In the current study, a significant decrease in this variable was evident in men, on the eighth day and at medical discharge in relation to admission. It is valid to point out that with an average of two days elapsing between admission and the onset of symptoms (in those patients who turned out to be symptomatic). If these elements are associated to the fact that there were no patients who evolved to a critical status in this population in study, it could be indicated that, those adult-male-patients who, from the eighth day onwards, decrease their ESR with respect to admission, could have a favorable evolution of the disease.

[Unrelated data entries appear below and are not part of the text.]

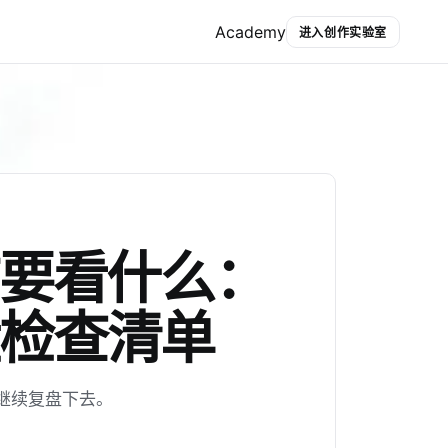
Academy
进入创作实验室
前要看什么：
检查清单
继续复盘下去。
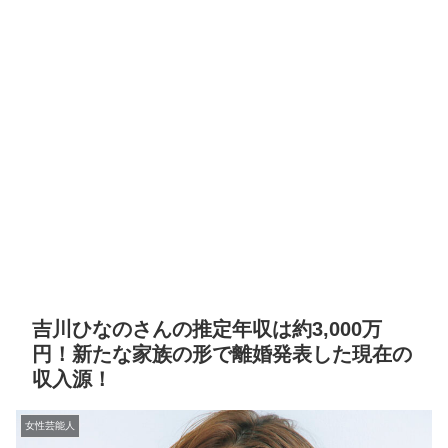
吉川ひなのさんの推定年収は約3,000万
円！新たな家族の形で離婚発表した現在の
収入源！
女性芸能人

Ensuring that the evolution of patients with COVID-19 is well-managed, requires health personnel, and in particular the clinical laboratory, to investigate possible analytical variables that contribute to a timely diagnosis of severe forms of the disease. The present study corroborated the stability of hematological variables in non-critical patients with COVID-19. However, a progressive decrease in the medium size cellscould indicate favorable evolution in the pediatric age, while the progressive decrease of the ESR during the disease in men would suggest a satisfactory course of the disease.

It is clear that the role of hematological variables and ESR,in COVID-19, requires in-depth scientific studies that clearly define their involvement in this disease and the possible associations with clinical and epidemiological variables, as well as with future vaccination and therapeutic alternatives.